The group builds a camera, and at one point even makes their own celluloid so that Kal can continue to shoot (the digital world has been erased by ecological disasters, and the cinema only survives as a physical mechanism). Much like “Last Words” itself, Kal’s film is conceived as a time capsule for future generations or whatever future lifeforms try to tell Earth’s story with the help of its enduring relics, but also as a reminder to the people around him that they’re still alive. It’s a fact these survivors need to affirm for each other, which they do with nightly screenings of everything from “Un Chien Andalou” to “Chitty Chitty Bang Bang.” The flickering images of these old movies warm Kal’s new friends with a campfire glow, the content less important than the experience of basking in it together. By the time they get to “Sullivan’s Travels,” I could only think of how wasteful it was that comedy became the first genre to get flushed out of theaters.
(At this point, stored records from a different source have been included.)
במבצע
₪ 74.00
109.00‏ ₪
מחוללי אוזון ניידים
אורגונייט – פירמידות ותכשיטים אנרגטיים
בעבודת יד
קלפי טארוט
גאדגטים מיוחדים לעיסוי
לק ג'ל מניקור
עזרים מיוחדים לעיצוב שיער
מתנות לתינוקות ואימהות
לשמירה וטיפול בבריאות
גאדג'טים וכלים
Nossiter believes that stories themselves run a distant second to the primitive act of telling them, which is another reason why “Last Words” is so eager to trade the sentimentality of something like “Hugo” (a masterpiece!) for a slow cinema groove that feels like watching the end of the world in real time. The wistful film that results is streaked with fleeting moments of levity and pleasure, but also shapeless in a way that renders Kit as an avatar for his director, both men rolling their cameras at the sunset because they don’t know what else to do with their despair. Then again, Shakespeare is just as pointed a mouthpiece for Nossiter. “I came here to dream the beauty of film before I died,” he growls at one point, and “Last Words” is nothing if not the work of someone living that dream with his eyes wide open.

Grade: C+

Gravitas Ventures will release “Last Words” in theaters and on VOD on Friday, December 17.